I'm not sure whether Lamford's question is meant as a practical or theoretical one. Unless you assume the distribution can be deduced solely from the mean, i.e. Poisson or similar, I don't see that there can be a theoretical answer.

 

In practice, the number of players willng to turn without a partner can vary significantly due to other factors. If someone partnerless is an unsuitable partner (bad-tempered, say, or with early dementia) then other players will stay away rather than risk being forced to play with that person, and the numbers will tumble.
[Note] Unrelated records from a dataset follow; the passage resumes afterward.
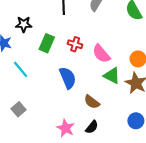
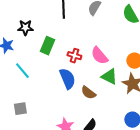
red cross: (75, 44) -> (74, 56), moved
brown semicircle: (92, 102) -> (88, 93), moved
gray square: (18, 109) -> (20, 109), turned 32

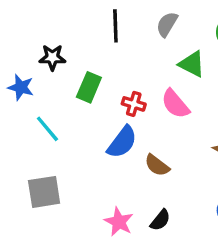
green triangle: (109, 77) -> (192, 64), moved
blue semicircle: (67, 79) -> (122, 142), turned 60
gray square: (20, 109) -> (44, 192), size x1.5

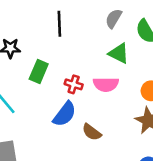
gray semicircle: (167, 24) -> (114, 19), moved
pink semicircle: (175, 104) -> (106, 84), turned -50

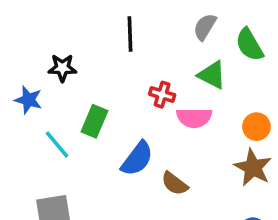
green rectangle: (39, 71) -> (94, 121), moved
red cross: (74, 84) -> (162, 95), moved

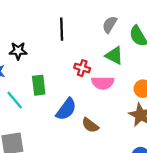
green rectangle: (94, 121) -> (39, 85), turned -30

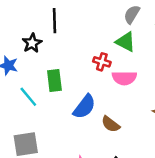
black line: (62, 29) -> (54, 21), moved
black star: (18, 51) -> (32, 43), turned -30
green triangle: (114, 55) -> (126, 42), moved

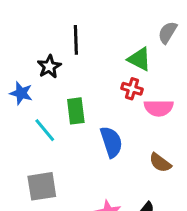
green triangle: (126, 42) -> (139, 59), moved
blue semicircle: (84, 107) -> (111, 142), turned -55
brown semicircle: (111, 124) -> (160, 163), moved

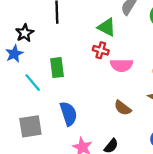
black star: (49, 67) -> (25, 33), moved
blue star: (21, 93) -> (14, 54), turned 30
blue semicircle: (111, 142) -> (68, 114), moved

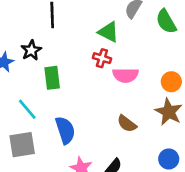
black star: (25, 33) -> (31, 50), moved
cyan line: (33, 83) -> (27, 109), moved

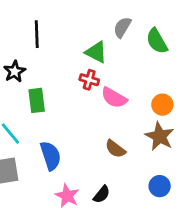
pink semicircle: (126, 75) -> (114, 98), turned 30

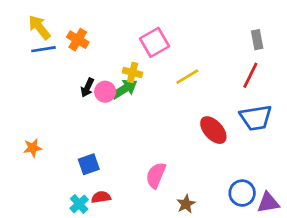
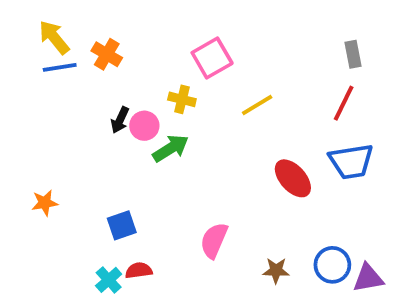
green arrow: (124, 89) -> (171, 148), moved
brown star: (186, 204) -> (276, 271), moved, turned 30

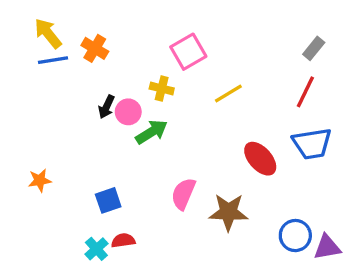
gray rectangle: (353, 54) -> (314, 48), turned 50
pink semicircle: (214, 240) -> (183, 194), moved
brown star: (276, 271) -> (228, 212), moved, size x1.6

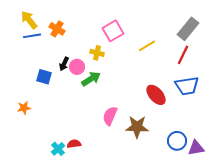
gray rectangle: (314, 48) -> (188, 29), size x1.6
yellow line: (228, 93) -> (147, 46), moved
blue square: (108, 200) -> (44, 77), moved, turned 35

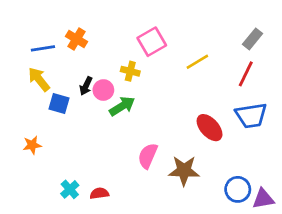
yellow arrow: (29, 20) -> (39, 79), moved
gray rectangle: (188, 29) -> (252, 39), size x0.7
cyan cross: (58, 149) -> (70, 189), moved

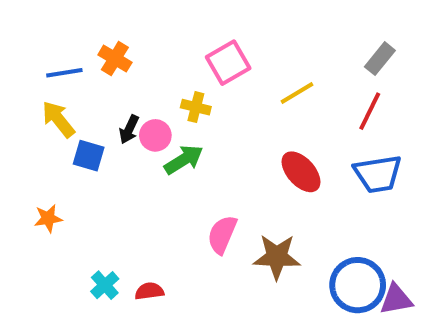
red ellipse: (210, 128) -> (301, 172), moved
blue circle: (238, 189) -> (358, 285), size x1.4

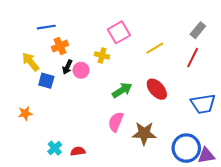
orange cross: (115, 59) -> (60, 46), moved, turned 35
blue line: (64, 73) -> (46, 27), moved
green arrow: (184, 160) -> (122, 90), moved
blue trapezoid: (378, 174) -> (203, 104), moved

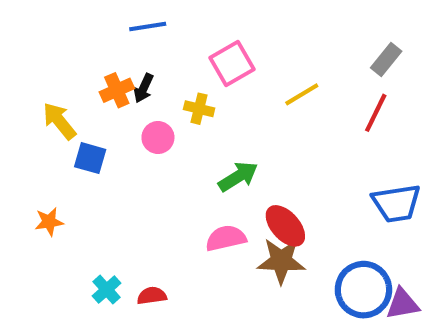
blue line: (46, 27) -> (148, 27), moved
black arrow: (67, 67) -> (144, 88), moved
red ellipse: (157, 89) -> (285, 226), moved
pink semicircle: (116, 122) -> (226, 238), turned 54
Similarly, if the host's name is published beforehand, then players might be more likely to turn up if the host is fun to play with (and try to manipulate it so they partner the host).

 

I used to have an arrangement with a regular partner that she'd host, and I'd stay at home. If she ended up partnerless, I'd get a phone call about 5 minutes before the scheduled start; I lived close enough to be there before the first board was completed. With that arrangement the host always got a game.

[Vampyr]

Lamford: would it be too much trouble for you to give us the actual mean? :)

 

I think that it is only possible to guess, unless lamford has done some research of which I am unaware. I would say that the mean is near 2.

[mikeh]

Sorry, wrong of me to call them this way. I meant for the two of them to be unrelated old people at the club, i.e. usually uncorrelated Poisson events.

 

 

Well, if they frequently play the same game at the same club, then if one of them gets the flu, the chances that the other will get the flu within a short time is increased beyond the random, because the sick one might have played while contagious.

 

Or, if the club provides food, the two of them might suffer a food Poisson issue :P

[gwnn]

Hence my word 'usually.' For a lawyer you don't read the fine print very carefully :)

[mikeh]

Hence my word 'usually.' For a lawyer you don't read the fine print very carefully :)

 

Hence my merely providing an example of when your 'usually' wouldn't apply, which is not at all the same as saying that your 'usually' was incorrect :D

 

Besides, the main reason I wrote my post was to indulge in my taste for bad puns...the food poissonning line.

 

I usually make very good puns. However, this may be another example in which 'usually' doesn't apply

[gwnn]

OK if it is a Poisson distribution, the numbers are (l(ambda) is the mean, p is the probability of an even number of people showing up):

 

l p

1.0 56.8%

1.5 52.5%

2.0 50.9%

2.5 50.3%

3.0 50.1%

 

(I just got it from Excel by adding up all the probabilities between 0 and 10. the total probabilities added up to at least 99.97%).

[kenberg]

I will leave this as a testament to inanity, but see comment at the end.

 

Inspired by gwnn, I decided to try for an exact answer from mathematica. No problem. Letting m be the mean the probability of getting an even number is E^(-m) times the hyperbolic cosine of m, which as we all know ( :) ) simplifies to (1+E^(-2m))/2.

 

For example, m=3 gives a probability of 0.501239 just as gwnn says.

 

 

I can say that if I never read bbo wc, I quite likely would have gone to my grave without knowing this fact.

 

Comment at the end: Of course we get the hyperbolic cosine divided by the exponential, just write out the formula for the Poisson and sum it.

 

As has often been observed, we are all becoming way to quick too grab a calculator.

[gwnn]

Capital E for Euler's number? My eyes bleed...

[kenberg]

Well, yes. Ugly but useful. If all constants are in caps, you need not remember which are and which aren't.